All’università litigavo con la gente sulla decisione “andarsene o restare”. Io sono sempre stata una sostenitrice del restare, ma non m’è mai sembrata una cosa da sfigati, piuttosto una presa di posizione incazzosa, del tipo: “i miei avi hanno buttato sudore e lacrime su ‘sta terra, non esiste che io me ne vado”, una cosa così.
Però è pure vero che certe zone sono più faticose rispetto ad altre, e certe volte so’ terrorizzata dai vari scenari che mi si possono aprire davanti. Perciò oggi non sono più così estremista, non ce l’ho più con chi se ne va via, lo capisco… non mi fa più l’effetto “che fico!” che mi faceva a 15 anni, ma non mi fa manco più incazzare come a 20.

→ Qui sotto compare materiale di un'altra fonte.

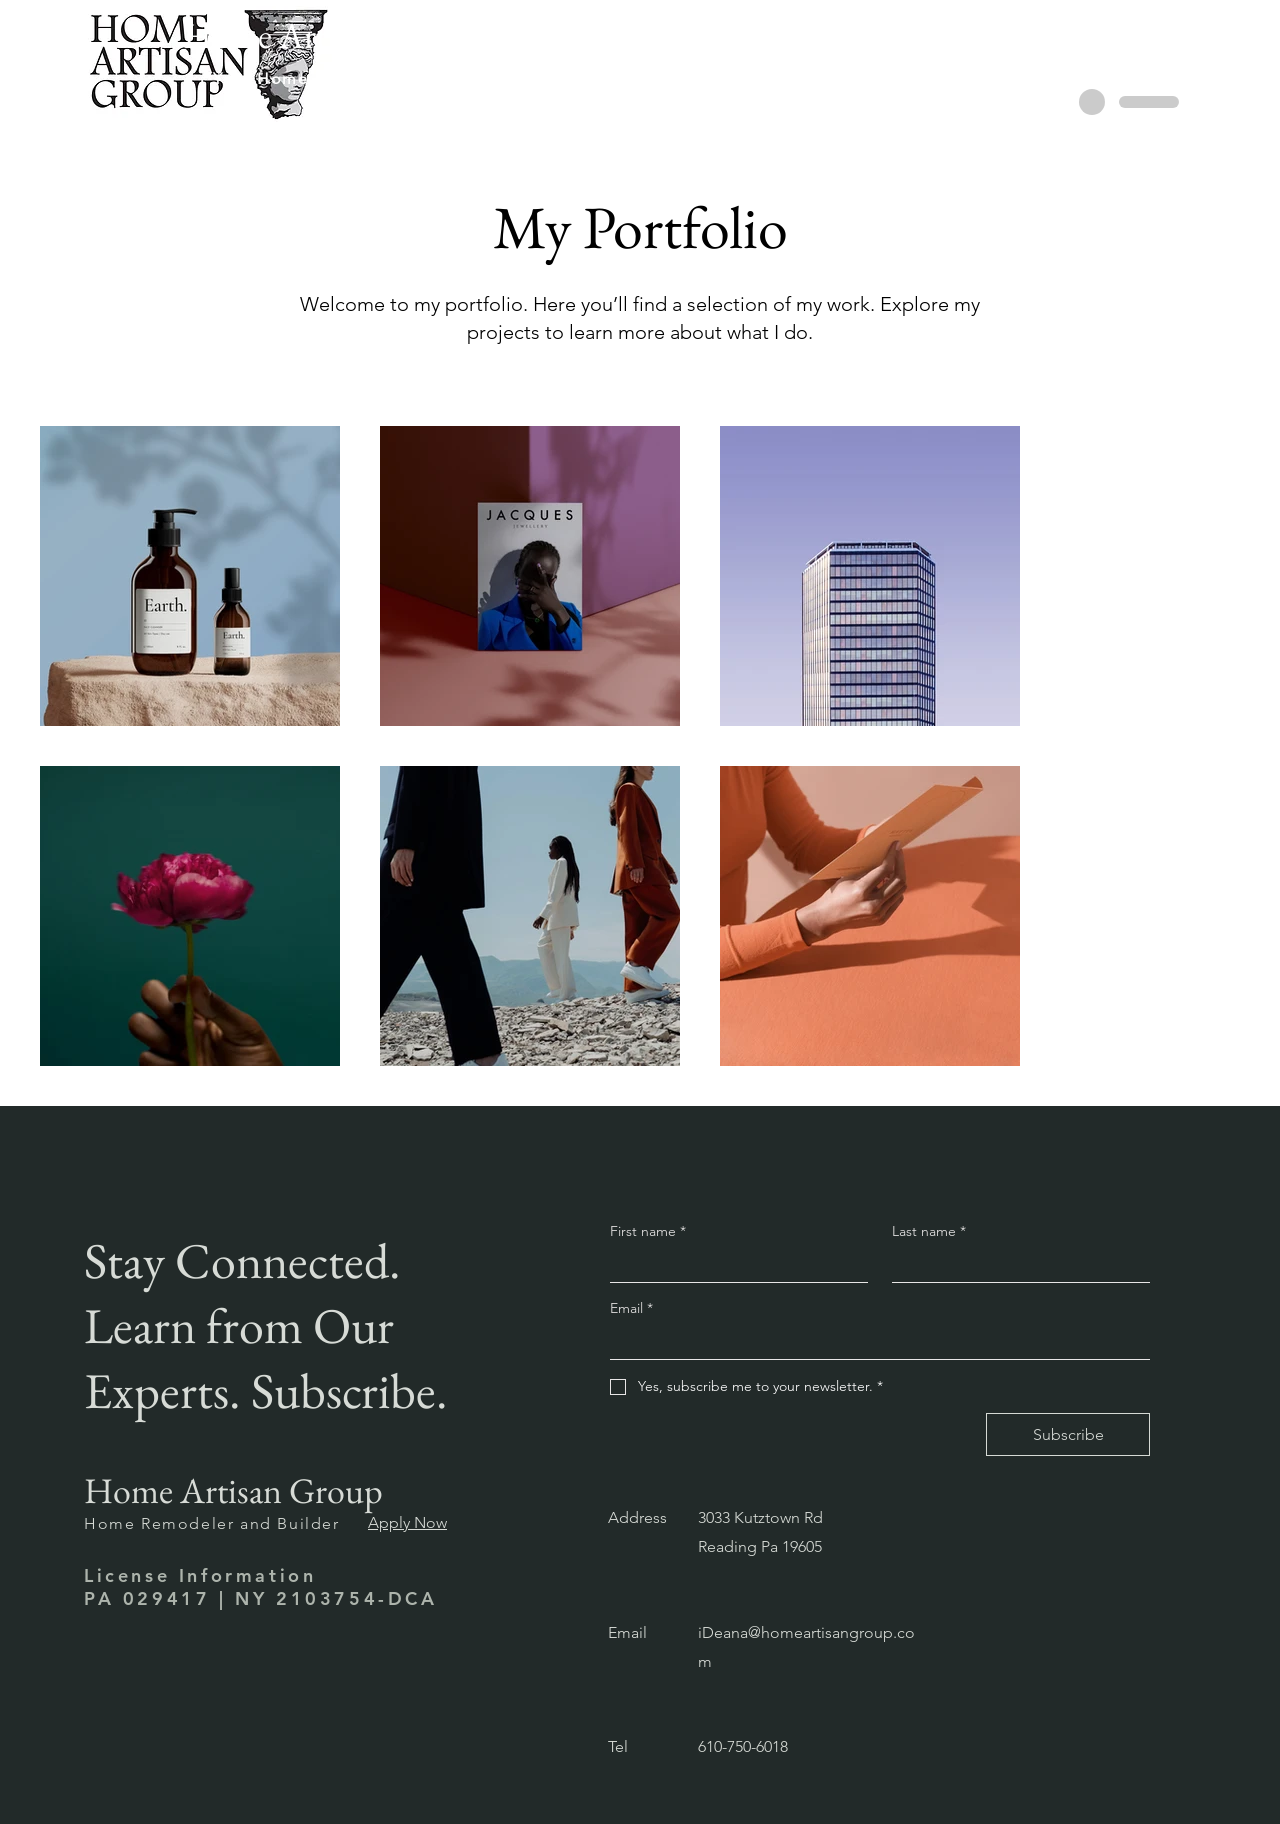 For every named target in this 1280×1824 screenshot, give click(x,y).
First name (648, 1231)
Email (631, 1308)
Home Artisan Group (233, 1490)
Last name (929, 1231)
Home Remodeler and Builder (212, 1523)
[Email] (874, 1342)
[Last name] (1015, 1265)
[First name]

Però penso che una cosa bisogna farla, prima di decidere se andare o restare: chiedersi il perché. Dato che alla fine non c’è una scelta giusta o una sbagliata, e che tanto entrambe le decisioni ti faranno faticà, conviene sapere per cosa faticherai, almeno lo farai in pace.
Il luogo dove ti senti a casa è il luogo dove trovi i valori che ti corrispondono, come dico sempre: quelle storie che ti racconti e che danno valore alla tua vita le trovi in un luogo dove qualcuno le ha messe prima di te e qualcun altro le manda avanti.
Però quelle storie le devi conoscere, i valori di un certo territorio devono uscire (valorizzare, si dice…) altrimenti come si fa a scegliere bene.
Quei valori stanno nei musei, nel paesaggio, nelle cose che si mangiano, nelle musiche che si danzano, nei racconti che si fanno… Tutte cose intrecciate insieme come la trama di un tessuto, diverso da zona a zona e sempre interessante, e io, che sono una tizia ostinatamente di provincia, parlo di quelle cose lì.